How does the ts()
function use its frequency
parameter? What is the effect of assigning wrong values as frequency
?
I am trying to use 1.5 years of website usage data to build a time series model so that I can forecast the usage for coming periods. I am using data at daily level. What should be the frequency
here - 7 or 365 or 365.25?
The frequency
is "the" period at which seasonal cycles repeat. I use "the" in scare quotes since, of course, there are often multiple cycles in time series data. For instance, daily data often exhibit weekly patterns (a frequency of 7) and yearly patterns (a frequency of 365 or 365.25 - the difference often does not matter).

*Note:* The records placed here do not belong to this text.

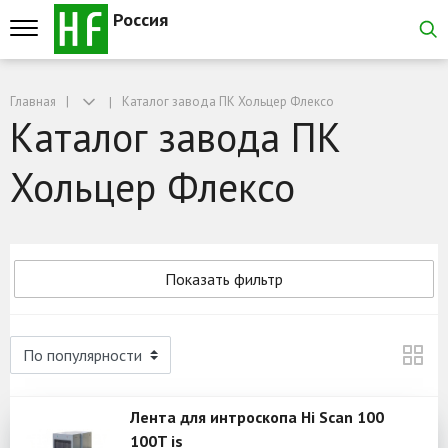
Россия
Главная
Каталог завода ПК Хольцер Флексо
Каталог завода ПК
Хольцер Флексо
Показать фильтр
Лента для интроскопа Hi Scan 100
100T is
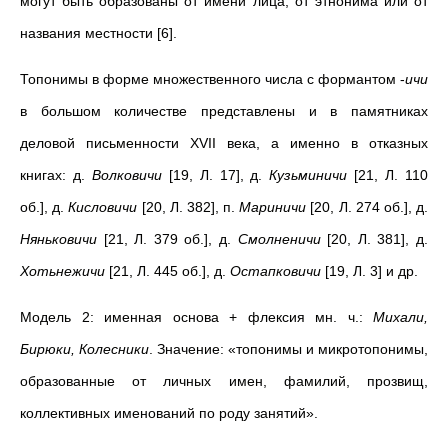
могут быть образованы от имени лица, от этнонима или от
названия местности [6].
Топонимы в форме множественного числа с формантом -
ичи
в большом количестве представлены и в памятниках
деловой письменности XVII века, а именно в отказных
книгах: д.
Волковичи
[19, Л. 17], д.
Кузьминичи
[21, Л. 110
об.], д.
Кисловичи
[20, Л. 382], п.
Мариничи
[20, Л. 274 об.], д.
Няньковичи
[21, Л. 379 об.], д.
Смолненичи
[20, Л. 381], д.
Хотьнежичи
[21, Л. 445 об.], д.
Остапковичи
[19, Л. 3] и др.
Модель 2: именная основа + флексия мн. ч.:
Михали,
Бирюки, Колесники
. Значение: «топонимы и микротопонимы,
образованные от личных имен, фамилий, прозвищ,
коллективных именований по роду занятий».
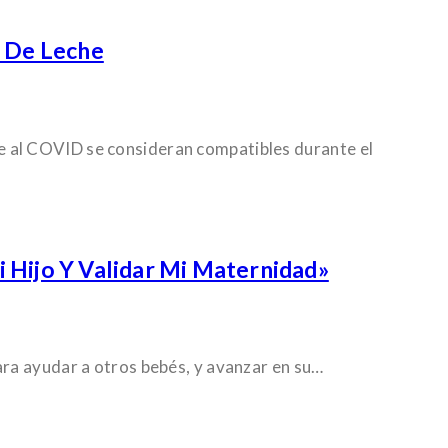
 De Leche
e al COVID se consideran compatibles durante el
 Hijo Y Validar Mi Maternidad»
ara ayudar a otros bebés, y avanzar en su…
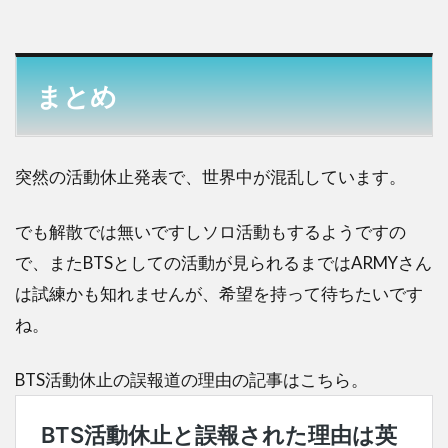
まとめ
突然の活動休止発表で、世界中が混乱しています。
でも解散では無いですしソロ活動もするようですの
で、またBTSとしての活動が見られるまではARMYさん
は試練かも知れませんが、希望を持って待ちたいです
ね。
BTS活動休止の誤報道の理由の記事はこちら。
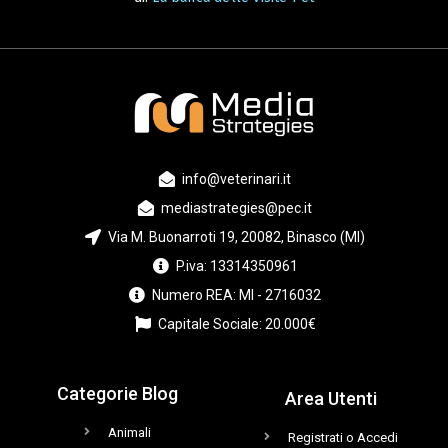
info@veterinari.it
mediastrategies@pec.it
Via M. Buonarroti 19, 20082, Binasco (MI)
P.iva: 13314350961
Numero REA: MI - 2716032
Capitale Sociale: 20.000€
Categorie Blog
Area Utenti
Animali
Registrati o Accedi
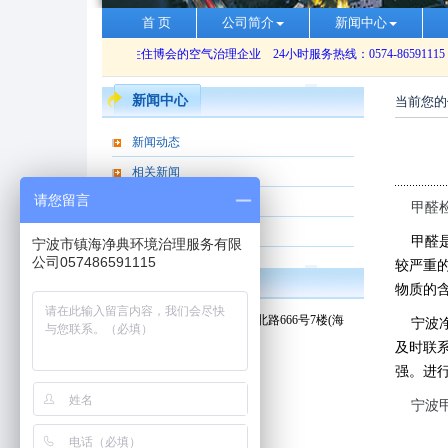
首 页
公司简介
新闻中心
新闻中心
当前您的
新闻动态
相关新闻
请您留言
视频新闻
甲醛
宣传栏
甲醛是
宁波市镇海净典环境治理服务有限
公司057486591115
较严重
联系我们
物质的
地址：宁波市镇海新城东邑北路666号7楼(海
宁波净
创基地C区)
及时联
电话：
0574-86591115
强。进
手机：
13989381659
宁波
邮箱：Kingdio@kingdio.com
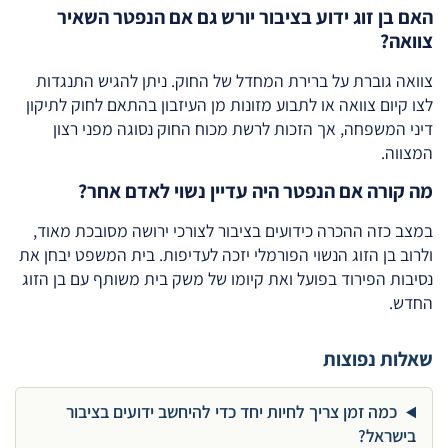
האם בן זוג ידוע בציבור יורש גם אם הנפטר השאיר
צוואה?
צוואה גוברת על ברירת המחדל של החוק. ניתן להגיש התנגדות
לצו קיום צוואה או לתבוע מזונות מן העיזבון בהתאם לחוק לתיקון
דיני המשפחה, אך הזכות לרשת מכוח החוק נסוגה מפני רצון
המצווה.
מה קורה אם הנפטר היה עדיין נשוי לאדם אחר?
במצב כזה ההכרה כידועים בציבור לצורכי ירושה מסובכת מאוד,
ולרוב בן הזוג הנשוי הפורמלי יזכה לעדיפות. בית המשפט יבחן את
נסיבות הפירוד בפועל ואת קיומו של משק בית משותף עם בן הזוג
החדש.
שאלות נפוצות
כמה זמן צריך לחיות יחד כדי להיחשב ידועים בציבור
בישראל?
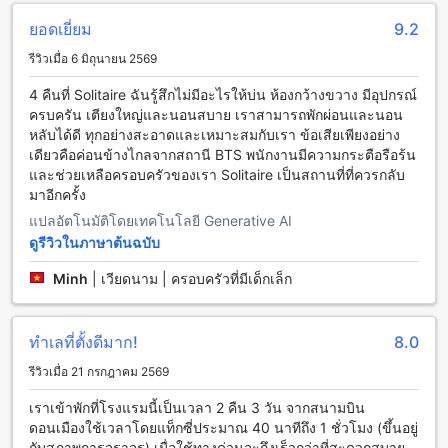
คลายอย่างเหมาะสม และนอกจากนี้ยังมีบาร์ริมสระว่ายน้ำที่
ยอดเยี่ยม
9.2
บริการเครื่องดื่มเพื่อให้ผู้เข้าพักสามารถสัมผัสกับบรรยากาศ
สบายๆ ริมน้ำได้อีกด้วย
รีวิวเมื่อ 6 มิถุนายน 2569
สิ่งอำนวยความสะดวกที่โซลิแทร์ แบงค็อก สุขุมวิท 11
4 คืนที่ Solitaire ฉันรู้สึกไม่มีอะไรให้บ่น ห้องกว้างขวาง มีอุปกรณ์
ครบครัน เตียงใหญ่และนอนสบาย เราสามารถพักผ่อนและนอน
โซลิแทร์ แบงค็อก สุขุมวิท 11 มีสิ่งอำนวยความสะดวกที่หลาก
หลับได้ดี ทุกอย่างสะอาดและเหมาะสมกับเรา ข้อเสียเพียงอย่าง
หลายเพื่อให้คุณมีประสบการณ์การเข้าพักที่สะดวกสบายและ
เดียวคือค่อนข้างไกลจากสถานี BTS พนักงานมีความกระตือรือร้น
เพลิดเพลินไปกับการเข้าพักของคุณ สิ่งอำนวยความสะดวกที่คุณ
และช่วยเหลือครอบครัวของเรา Solitaire เป็นสถานที่ที่ควรกลับ
สามารถเพลิดเพลินไปกับได้รวมถึงห้องอาหารและบริการห้อง
มาอีกครั้ง
อาหารภายในห้อง นอกจากนี้ยังมีบริการห้องพัก บริการต่อเติมและ
แปลอัตโนมัติโดยเทคโนโลยี Generative AI
บริการเก็บกระเป๋าที่พร้อมใช้งาน และคุณยังสามารถเชื่อมต่อ
ดูรีวิวในภาษาต้นฉบับ
อินเทอร์เน็ตไร้สายได้ทั้งในห้องพักและในบริเวณสาธารณะ ด้วย
Wi-Fi ฟรีที่พร้อมใช้งานทั้งหมด
Minh
|
เวียดนาม | ครอบครัวที่มีเด็กเล็ก
สิ่งอำนวยความสะดวกในการเดินทางที่โซลิแทร์ แบงค็อก สุขุมวิท
11
ทำเลที่ตั้งดีมาก!
8.0
รีวิวเมื่อ 21 กรกฎาคม 2569
โซลิแทร์ แบงค็อก สุขุมวิท 11 มีสิ่งอำนวยความสะดวกในการเดิน
ทางที่หลากหลายเพื่อให้คุณสามารถเดินทางไปยังสถานที่ต่างๆได้
เราเข้าพักที่โรงแรมนี้เป็นเวลา 2 คืน 3 วัน จากสนามบิน
อย่างสะดวกสบาย หากคุณมาโดยเครื่องบิน โรงแรมมีบริการรถ
ดอนเมืองใช้เวลาโดยแท็กซี่ประมาณ 40 นาทีถึง 1 ชั่วโมง (ขึ้นอยู่
รับส่งสนามบินที่จะพาคุณมายังโรงแรมได้อย่างสะดวกและ
กับสภาพการจราจร) เมื่อใช้ทางด่วนจะถึงเร็วกว่าที่สะดวกสบาย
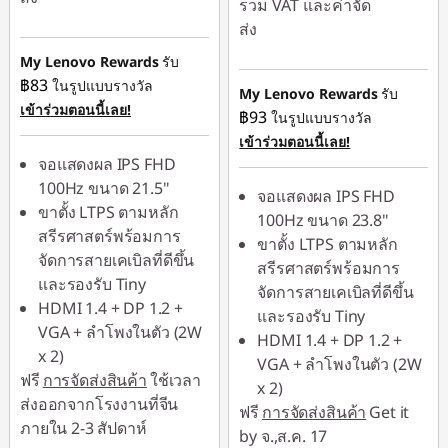
รวม VAT และค่าจัด
ส่ง
ประหยัดทันที :
-
฿339.00
My Lenovo Rewards
รับ
ประหยัดทันที :
-
฿83
ในรูปแบบรางวัล
฿379.00
หรือ
My Lenovo Rewards
รับ
เข้าร่วมตอนนี้เลย!
฿93
ในรูปแบบรางวัล
หรือ
การประหยัด
เข้าร่วมตอนนี้เลย!
eCoupon :
-฿431.00
การประหยัด
จอแสดงผล IPS FHD
eCoupon :
-฿458.00
100Hz ขนาด 21.5"
*Savings cannot be
จอแสดงผล IPS FHD
ขาตั้ง LTPS ตามหลัก
combined
100Hz ขนาด 23.8"
*Savings cannot be
สรีรศาสตร์พร้อมการ
ขาตั้ง LTPS ตามหลัก
combined
จัดการสายเคเบิลที่ดีขึ้น
ใช้ eCoupon :
สรีรศาสตร์พร้อมการ
และรองรับ Tiny
88SALETH
จัดการสายเคเบิลที่ดีขึ้น
ใช้ eCoupon :
HDMI 1.4 + DP 1.2 +
และรองรับ Tiny
88SALETH
VGA + ลำโพงในตัว (2W
HDMI 1.4 + DP 1.2 +
x 2)
VGA + ลำโพงในตัว (2W
ฟรี
การจัดส่งสินค้า
ใช้เวลา
x 2)
ส่งออกจากโรงงานที่จีน
ฟรี
การจัดส่งสินค้า
Get it
ภายใน 2-3 สัปดาห์
by จ.,ส.ค. 17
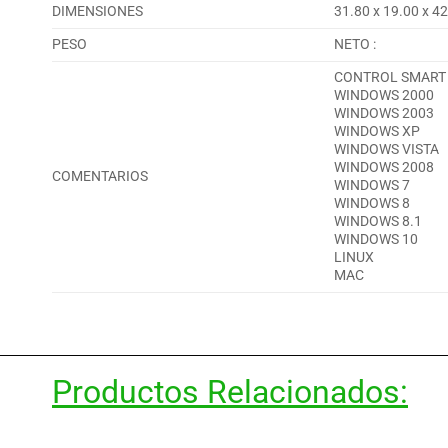
DIMENSIONES
31.80 x 19.00 x 4
PESO
NETO :
CONTROL SMART 
WINDOWS 2000
WINDOWS 2003
WINDOWS XP
WINDOWS VISTA
WINDOWS 2008
COMENTARIOS
WINDOWS 7
WINDOWS 8
WINDOWS 8.1
WINDOWS 10
LINUX
MAC
Productos Relacionados:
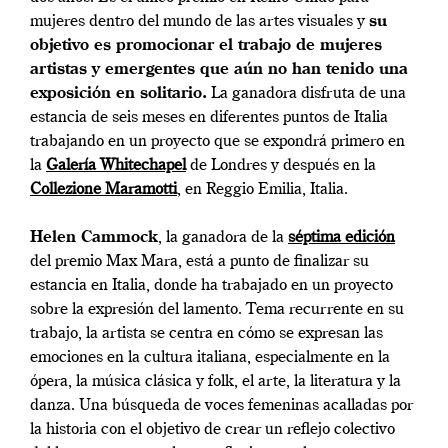
mujeres dentro del mundo de las artes visuales y
su
objetivo es promocionar el trabajo de mujeres
artistas y emergentes que aún no han tenido una
exposición en solitario.
La ganadora disfruta de una
estancia de seis meses en diferentes puntos de Italia
trabajando en un proyecto que se expondrá primero en
la
Galería Whitechapel
de Londres y después en la
Collezione Maramotti
, en Reggio Emilia, Italia.
Helen Cammock
, la ganadora de la
séptima edición
del premio Max Mara, está a punto de finalizar su
estancia en Italia, donde ha trabajado en un proyecto
sobre la expresión del lamento. Tema recurrente en su
trabajo, la artista se centra en cómo se expresan las
emociones en la cultura italiana, especialmente en la
ópera, la música clásica y folk, el arte, la literatura y la
danza. Una búsqueda de voces femeninas acalladas por
la historia con el objetivo de crear un reflejo colectivo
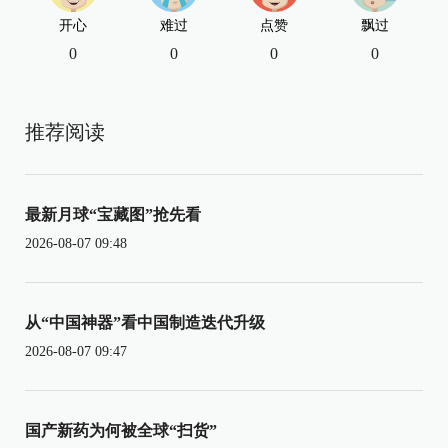
开心
难过
点赞
飘过
0
0
0
0
推荐阅读
最新月球“宝藏图”抢先看
2026-08-07 09:48
从“中国神器”看中国制造迭代升级
2026-08-07 09:47
国产新药为何被全球“扫货”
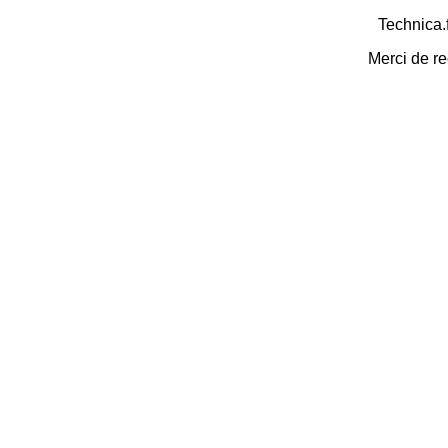
Technica.
Merci de re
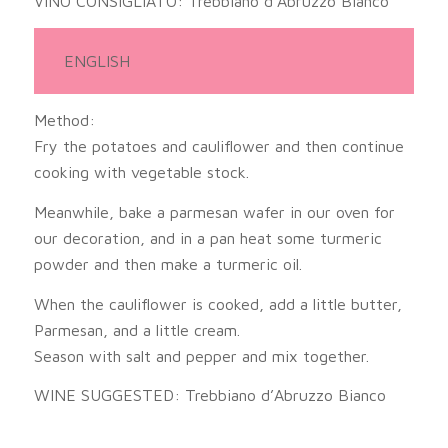
VINO CONSIGLIATO: Trebbiano d’Abruzzo Bianco
ENGLISH
Method:
Fry the potatoes and cauliflower and then continue
cooking with vegetable stock.
Meanwhile, bake a parmesan wafer in our oven for
our decoration, and in a pan heat some turmeric
powder and then make a turmeric oil.
When the cauliflower is cooked, add a little butter,
Parmesan, and a little cream.
Season with salt and pepper and mix together.
WINE SUGGESTED: Trebbiano d’Abruzzo Bianco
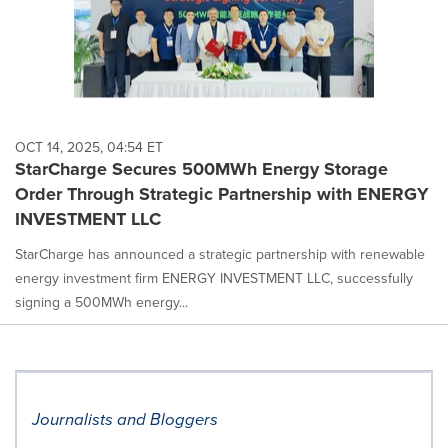
OCT 14, 2025, 04:54 ET
StarCharge Secures 500MWh Energy Storage
Order Through Strategic Partnership with ENERGY
INVESTMENT LLC
StarCharge has announced a strategic partnership with renewable
energy investment firm ENERGY INVESTMENT LLC, successfully
signing a 500MWh energy...
Journalists and Bloggers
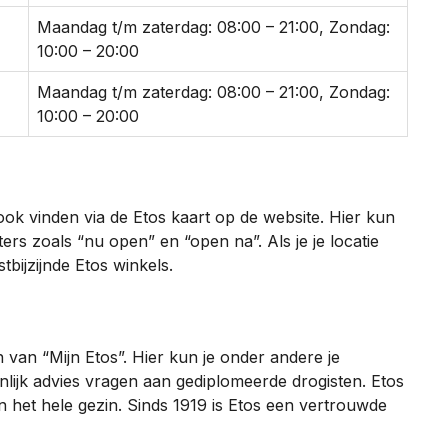
Maandag t/m zaterdag: 08:00 – 21:00, Zondag:
10:00 – 20:00
Maandag t/m zaterdag: 08:00 – 21:00, Zondag:
10:00 – 20:00
ok vinden via de Etos kaart op de website. Hier kun
lters zoals “nu open” en “open na”. Als je je locatie
stbijzijnde Etos winkels.
 van “Mijn Etos”. Hier kun je onder andere je
lijk advies vragen aan gediplomeerde drogisten. Etos
het hele gezin. Sinds 1919 is Etos een vertrouwde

In your case, I would assume that weekly patterns dominate, so I would assign frequency=7
. If your data exhibits additional patterns, e.g., holiday effects, you can use specialized methods accounting for multiple seasonalities, or work with dummy coding and a regression-based framework.
Here, the frequency
parameter is not a frequency that you can observe in the data of your time series. Instead, you have to specify the frequency at which samples of the time series were taken. In your case, this is simply 1 day, or 1
.
The value you give here will influence the results you get later when running analysis operations (examples are average requests per time unit or fourier transformation to get the (real) frequencies in the data). E.g. if you wanted to get all your results in the unit of hours instead of in days, you would pass 24
instead of 1
as frequency
, because your data samples were taken in a frequency of 24 hours.